Journalists can use the information in this study to investigate whether state or local programs are available to help relieve the financial and emotional toll on families and those living with dementia. Some states provide respite, in-home or adult day services, for example, while others actually pay caregivers, if the care recipient meets certain criteria.
The incremental changes associated with the long-term care and financial burden of people with dementia and their families are substantial, according to the researchers from The University of Michigan. Another sign of financial distress: Enrollment in Medicaid, the safety-net health care program for people living in poverty, nearly doubled for people with dementia in the first eight years after diagnosis, researchers noted. The rate of enrollment stayed flat for their peers.
Unpaid caregiving from family and others is the most striking and persistent care use difference, according to HwaJung Choi, Ph.D., the study’s lead author and a health economist and research associate professor in the University of Michigan Medical School’s Department of Internal Medicine. On average, caregivers spent 45 hours per month caring for people with dementia, compared to 13 hours for those without it, after two years. That difference remained consistent across eight years.
The study method
Researchers examined broad outcomes such as care and financial status among a cohort of 4,378 older adults using data from the Health and Retirement Study — a long-term analysis based on interviews and health exams — to reveal trends that previous studies using Medicare data alone could not. At baseline (the time before a dementia diagnosis), the median of study participants’ wealth was approximately $79,000 when all assets and debts were counted. Overall, the wealth of the peer group without dementia was about the same.
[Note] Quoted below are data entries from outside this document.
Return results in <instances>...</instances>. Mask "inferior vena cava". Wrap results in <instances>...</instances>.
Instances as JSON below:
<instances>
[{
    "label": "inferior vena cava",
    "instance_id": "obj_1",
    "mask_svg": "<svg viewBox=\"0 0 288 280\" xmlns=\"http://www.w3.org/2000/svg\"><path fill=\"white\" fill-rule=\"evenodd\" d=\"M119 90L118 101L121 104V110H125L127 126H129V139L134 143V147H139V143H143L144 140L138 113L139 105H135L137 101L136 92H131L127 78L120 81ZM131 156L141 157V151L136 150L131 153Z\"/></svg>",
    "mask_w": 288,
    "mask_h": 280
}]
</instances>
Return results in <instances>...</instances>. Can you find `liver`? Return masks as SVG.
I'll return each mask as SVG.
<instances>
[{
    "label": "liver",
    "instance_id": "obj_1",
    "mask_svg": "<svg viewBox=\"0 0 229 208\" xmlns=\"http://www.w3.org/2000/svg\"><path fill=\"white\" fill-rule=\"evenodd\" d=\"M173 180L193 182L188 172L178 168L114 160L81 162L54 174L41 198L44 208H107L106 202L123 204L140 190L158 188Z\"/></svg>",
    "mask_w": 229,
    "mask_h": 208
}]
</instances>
Both groups had annual out-of-pocket spending for medical expenses such as co-pays, deductibles, over-the-counter purchases and home care of about $4,000 at baseline.
By the end of two years, people with dementia saw their median wealth drop to $58,800, and their out-of-pocket costs double to around $8,000. Their peers saw neither of these impacts. After eight years, people with dementia had spent nearly twice as much as their peers for health expenses and their median wealth dropped from $79,339 to $30,490; their peers saw no significant drop.
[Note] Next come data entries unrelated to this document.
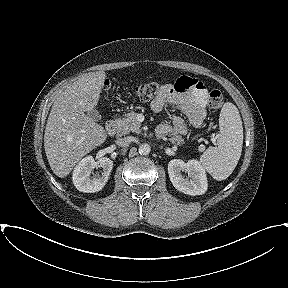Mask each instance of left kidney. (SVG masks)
Returning <instances> with one entry per match:
<instances>
[{"instance_id":"5707ae66","label":"left kidney","mask_w":288,"mask_h":288,"mask_svg":"<svg viewBox=\"0 0 288 288\" xmlns=\"http://www.w3.org/2000/svg\"><path fill=\"white\" fill-rule=\"evenodd\" d=\"M182 172L188 174L184 178ZM168 174L173 186L180 192L191 196L202 195L207 191V177L204 167L197 160L174 159L168 164Z\"/></svg>"}]
</instances>
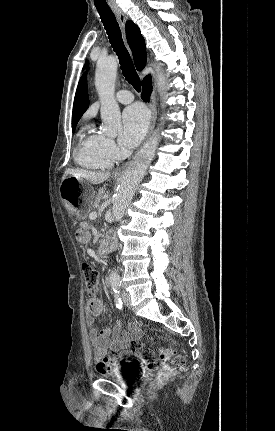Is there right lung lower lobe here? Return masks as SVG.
<instances>
[{
    "label": "right lung lower lobe",
    "mask_w": 275,
    "mask_h": 431,
    "mask_svg": "<svg viewBox=\"0 0 275 431\" xmlns=\"http://www.w3.org/2000/svg\"><path fill=\"white\" fill-rule=\"evenodd\" d=\"M151 76L148 75L142 80V86H143V92H142V99L144 101L149 102L150 93L152 91V85H151Z\"/></svg>",
    "instance_id": "right-lung-lower-lobe-1"
}]
</instances>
The availability of family support was a critical factor in moving to nursing home residence, both at baseline and by the end of eight years after dementia onset. Nursing home residence was half as common among those who either lived with a non-disabled spouse when they were first diagnosed, or who had both a spouse and a child living with them.
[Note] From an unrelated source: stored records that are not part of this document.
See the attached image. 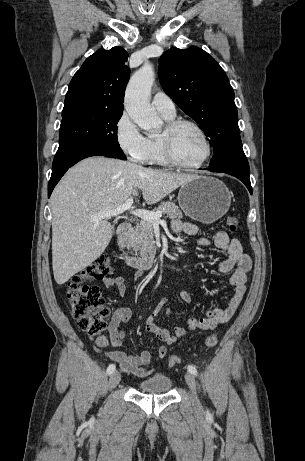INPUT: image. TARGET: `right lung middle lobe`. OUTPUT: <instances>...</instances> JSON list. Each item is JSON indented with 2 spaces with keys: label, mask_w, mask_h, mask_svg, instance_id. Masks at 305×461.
<instances>
[{
  "label": "right lung middle lobe",
  "mask_w": 305,
  "mask_h": 461,
  "mask_svg": "<svg viewBox=\"0 0 305 461\" xmlns=\"http://www.w3.org/2000/svg\"><path fill=\"white\" fill-rule=\"evenodd\" d=\"M121 111L93 106L63 108L59 148L56 154L81 148H102L126 160L117 139Z\"/></svg>",
  "instance_id": "1"
}]
</instances>
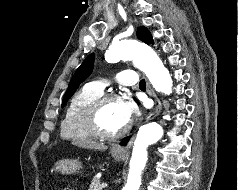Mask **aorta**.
Masks as SVG:
<instances>
[{"mask_svg":"<svg viewBox=\"0 0 238 190\" xmlns=\"http://www.w3.org/2000/svg\"><path fill=\"white\" fill-rule=\"evenodd\" d=\"M106 60L114 63L120 60H132L143 71L156 91L166 95L172 93V79L158 55L146 44L137 40H121L112 43L106 51ZM163 136V129L157 122H150L140 127L130 161V172L122 190H139L141 173L147 161V148L158 142Z\"/></svg>","mask_w":238,"mask_h":190,"instance_id":"obj_1","label":"aorta"}]
</instances>
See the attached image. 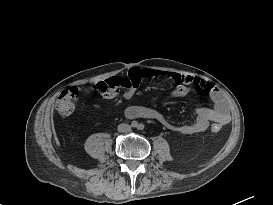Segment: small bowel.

To help address the financial and emotional burdens of dementia care, the Centers for Medicare and Medicaid launched a new pilot program called “Guiding an Improved Dementia Experience” (GUIDE) in July 2023 to support people diagnosed with dementia and their families to help with care coordination, respite care and caregiver education and support.
The GUIDE Model will offer a standard approach to care, including 24/7 access to a support line. The goal is to allow people living with dementia to remain safely in their homes for longer by preventing or delaying nursing home placement and improve quality of life for both people living with dementia and their unpaid caregivers. The model also incorporates policies to enhance health equity by ensuring underserved communities have equal access to the intervention.